LONDON (Reuters) - Citigroup Inc (C.N) and rivals in the commodity trade finance sector are facing headwinds of weak oil prices, sanctions on Russia and stiff competition, which have pressured fees.
The U.S. bank, which launched its business in the sector three years ago, has shifted attention from China, where fees are weak, to Africa and Latin America, said Kris van Broekhoven, global head of commodity trade finance.
“It’s still a tough environment,” he told Reuters.
“China is not an easy market. It’s very competitive and pricing is low. We want growth, but not at any cost.”
Citi started off with oil, added metals last year and plans to include agricultural commodities by the end of 2015.
The bulk of its business has come from financing deals with big trading houses and this is being expanded to include the next tier of mid-sized traders, Van Broekhoven said.
But the sharp drop in oil prices means that the value of business in the sector available for financing has tumbled.
“For the same number of barrels, for the same cargos that move from one place to another, the value is half of what it was before,” he added.
“That means that banks have to fight to get their credit lines utilized, which drives pricing down.”
At the same time, costs are rising due to a heavier burden of compliance and regulations.
In certain cases, Citi has refrained from certain business when the returns were not enough.

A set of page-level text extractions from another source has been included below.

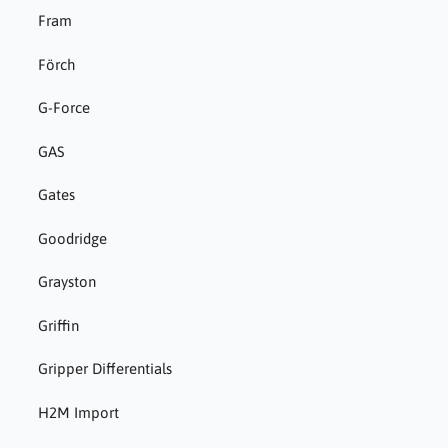
Fram
Förch
G-Force
GAS
Gates
Goodridge
Grayston
Griffin
Gripper Differentials
H2M Import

“When the costs are increasing, at a certain point it no longer makes sense to do something at the price the client is paying,” he said.
“I do believe the moment will come when banks will reprice a bit upwards. That’s one thing I would expect over the next 12 months.”

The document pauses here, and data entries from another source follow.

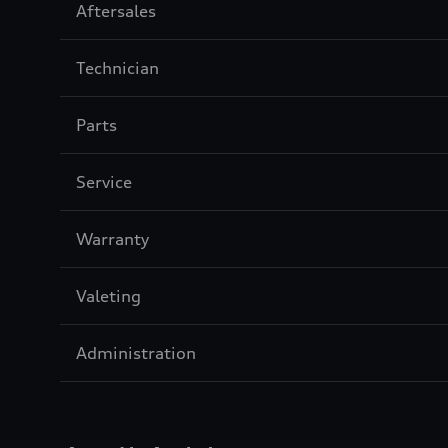
Sección
Aftersales
3
Sección
Technician
4
Sección
Parts
5
Sección
Service
6
Sección
Warranty
7
Sección
Valeting
8
Sección
Administration
9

Citi, the third-biggest U.S. bank by assets, is pressing on with its expansion in commodity trade finance and is still growing its revenues in the sector every year despite the challenges, Van Broekhoven said.
According to a report in the Financial Times in 2012, Citi aimed to make more than $200 million in net income from the business within three years. Van Broekhoven declined to give specific revenue figures or to comment on the reported target.

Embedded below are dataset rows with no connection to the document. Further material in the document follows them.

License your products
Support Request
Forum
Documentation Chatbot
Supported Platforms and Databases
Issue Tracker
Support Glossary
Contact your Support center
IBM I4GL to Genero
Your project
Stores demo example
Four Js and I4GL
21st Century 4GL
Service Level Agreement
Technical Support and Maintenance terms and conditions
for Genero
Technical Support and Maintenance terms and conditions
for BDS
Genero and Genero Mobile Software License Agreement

Sanctions on Russia due to the Ukraine crisis have also had an impact on Citi’s business since it has been a big player in the region, Van Broekhoven said.
To help counter the challenges, the commodity trade finance business, which has a headcount of 14, plans to expand into Latin America this year. Citi plans to add staff in that region and is also recruiting someone to run agricultural trade finance globally, he said.